La veille relève d’un autre registre. C’est un travail exigeant, répétitif, structuré, orienté par un objectif clair et par un impact mesurable sur la façon dont on conçoit, vend et délivre de la formation.

La veille se reconnaît aux arbitrages qu’elle permet, pas aux captures d’écran qu’elle produit.

Dans le L&D, le tourisme technologique produit surtout des collections d’outils. On empile les noms de plateformes dans les propositions commerciales, on alimente un discours state of the art qui rassure un temps, mais on finit par laisser les roadmaps des vendeurs définir l’agenda pédagogique.

La veille commence lorsque l’on inverse ce rapport de force : on part des situations de travail, des compétences à faire émerger, des frictions terrain et des contraintes réelles.
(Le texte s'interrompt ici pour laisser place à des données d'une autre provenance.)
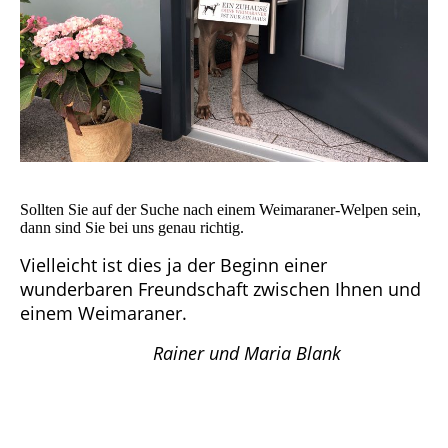
Sollten Sie auf der Suche nach einem Weimaraner-Welpen sein,
dann sind Sie bei uns genau richtig.
Vielleicht ist dies ja der Beginn einer
wunderbaren Freundschaft zwischen Ihnen und
einem Weimaraner.
Rainer und Maria Blank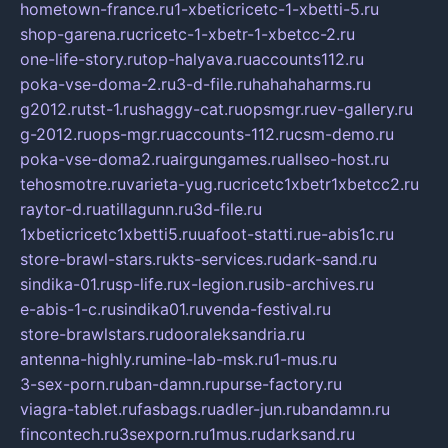
hometown-france.ru
1-xbeticricetc-1-xbetti-5.ru
shop-garena.ru
cricetc-1-xbetr-1-xbetcc-2.ru
one-life-story.ru
top-halyava.ru
accounts112.ru
poka-vse-doma-2.ru
3-d-file.ru
hahahaharms.ru
g2012.ru
tst-1.ru
shaggy-cat.ru
opsmgr.ru
ev-gallery.ru
g-2012.ru
ops-mgr.ru
accounts-112.ru
csm-demo.ru
poka-vse-doma2.ru
airgungames.ru
allseo-host.ru
tehosmotre.ru
varieta-yug.ru
cricetc1xbetr1xbetcc2.ru
raytor-d.ru
atillagunn.ru
3d-file.ru
1xbeticricetc1xbetti5.ru
uafoot-statti.ru
e-abis1c.ru
store-brawl-stars.ru
kts-services.ru
dark-sand.ru
sindika-01.ru
sp-life.ru
x-legion.ru
sib-archives.ru
e-abis-1-c.ru
sindika01.ru
venda-festival.ru
store-brawlstars.ru
dooraleksandria.ru
antenna-highly.ru
mine-lab-msk.ru
1-mus.ru
3-sex-porn.ru
ban-damn.ru
purse-factory.ru
viagra-tablet.ru
fasbags.ru
adler-jun.ru
bandamn.ru
fincontech.ru
3sexporn.ru
1mus.ru
darksand.ru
Ensuite seulement, on laisse entrer quelques signaux technologiques dans le cadre, à condition qu’ils répondent à ces contraintes.

Vu sous cet angle, un formateur ou un consultant n’a pas besoin de “tester toutes les IA”. Il a besoin d’identifier les endroits précis où la technologie change réellement sa façon de travailler.

Lorsqu’une mise à jour d’outil réduit concrètement le temps de production d’un module, lorsqu’une nouvelle API permet d’intégrer des données de performance dans un parcours, lorsqu’une fonctionnalité d’agent rend possible un suivi que personne n’avait les moyens humains d’assurer auparavant, on est dans la veille.

Le reste, c’est-à-dire les effets wahou sans conséquence sur le design, l’usage ou le modèle économique, relève encore du tourisme.

C’est une question de souveraineté cognitive.

Si votre pratique de la veille se réduit à suivre le flux marketing des éditeurs, vous basculez progressivement dans un mode où leurs intérêts structurent votre attention, vos priorités et votre temps.

Concevoir votre veille comme un système, avec des sources choisies, des critères d’entrée, des rituels de tri et une façon de capitaliser, c’est reprendre la main sur ce que vous regardez, sur ce que vous ignorez et sur la manière dont vous utilisez la technologie pour fabriquer de l’apprentissage plutôt que du bruit.